▸ **EXERCISE**
Omitting every picture, output the records below exactly, please.
━━━━━ RECORD EXCERPTS
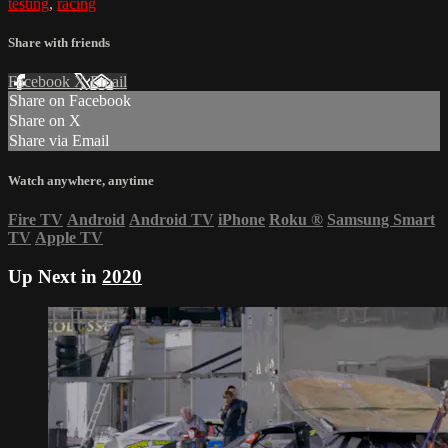
testing
,
racing
Share with friends
Facebook
X
Email
Share on Facebook
Share on X
Share via Email
Watch anywhere, anytime
Fire TV
Android
Android TV
iPhone
Roku
®
Samsung Smart
TV
Apple TV
Up Next in
2020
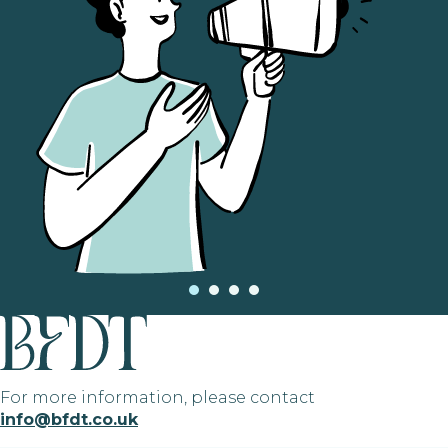
For more information, please contact
info@bfdt.co.uk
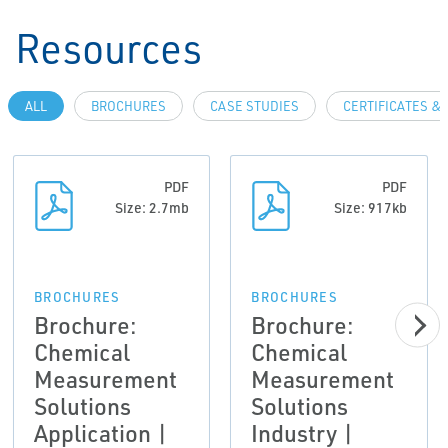
Resources
ALL
BROCHURES
CASE STUDIES
CERTIFICATES &
PDF
PDF
Size: 2.7mb
Size: 917kb
BROCHURES
BROCHURES
Brochure:
Brochure:
Chemical
Chemical
Measurement
Measurement
Solutions
Solutions
Application |
Industry |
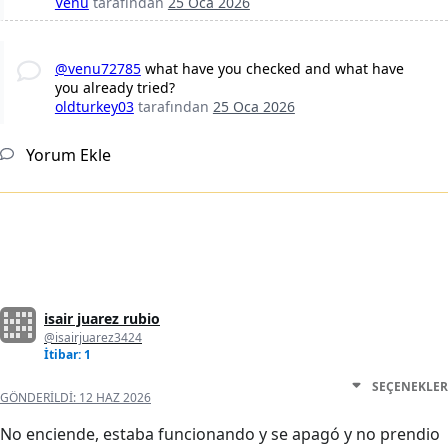
Venu
tarafından
25 Oca 2026
@venu72785
what have you checked and what have
you already tried?
oldturkey03
tarafından
25 Oca 2026
Yorum Ekle
isair juarez rubio
@isairjuarez3424
İtibar: 1
SEÇENEKLER
GÖNDERILDI:
12 HAZ 2026
No enciende, estaba funcionando y se apagó y no prendio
━━━━━━━━━━
▸ **THE ANSWER**
testing
,
racing
Share with friends
Facebook
X
Email
Share on Facebook
Share on X
Share via Email
Watch anywhere, anytime
Fire TV
Android
Android TV
iPhone
Roku
®
Samsung Smart
TV
Apple TV
Up Next in
2020
For more information, please contact
info@bfdt.co.uk
Resources
ALL
BROCHURES
CASE STUDIES
CERTIFICATES &
PDF
PDF
Size: 2.7mb
Size: 917kb
BROCHURES
BROCHURES
Brochure:
Brochure:
Chemical
Chemical
Measurement
Measurement
Solutions
Solutions
Application |
Industry |
Venu
tarafından
25 Oca 2026
@venu72785
what have you checked and what have
you already tried?
oldturkey03
tarafından
25 Oca 2026
Yorum Ekle
isair juarez rubio
@isairjuarez3424
İtibar: 1
SEÇENEKLER
GÖNDERILDI:
12 HAZ 2026
No enciende, estaba funcionando y se apagó y no prendio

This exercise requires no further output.